[[ Records provided, beginning ]]
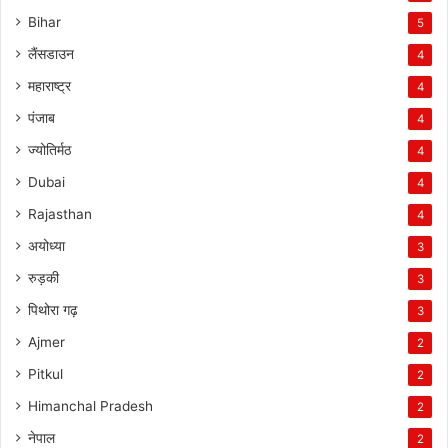
Bihar
5
लैंसडाउन
4
महाराष्ट्र
4
पंजाब
4
ज्योतिर्मठ
4
Dubai
4
Rajasthan
4
अयोध्या
3
रुड़की
3
पिथोरा गढ़
3
Ajmer
2
Pitkul
2
Himanchal Pradesh
2
नेपाल
2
[[ Records provided, end ]]
:: Exercise requirements ::
Output the full set of records above without changing a word, and drop the images.

:: Solution to this problem ::
Bihar
5
लैंसडाउन
4
महाराष्ट्र
4
पंजाब
4
ज्योतिर्मठ
4
Dubai
4
Rajasthan
4
अयोध्या
3
रुड़की
3
पिथोरा गढ़
3
Ajmer
2
Pitkul
2
Himanchal Pradesh
2
नेपाल
2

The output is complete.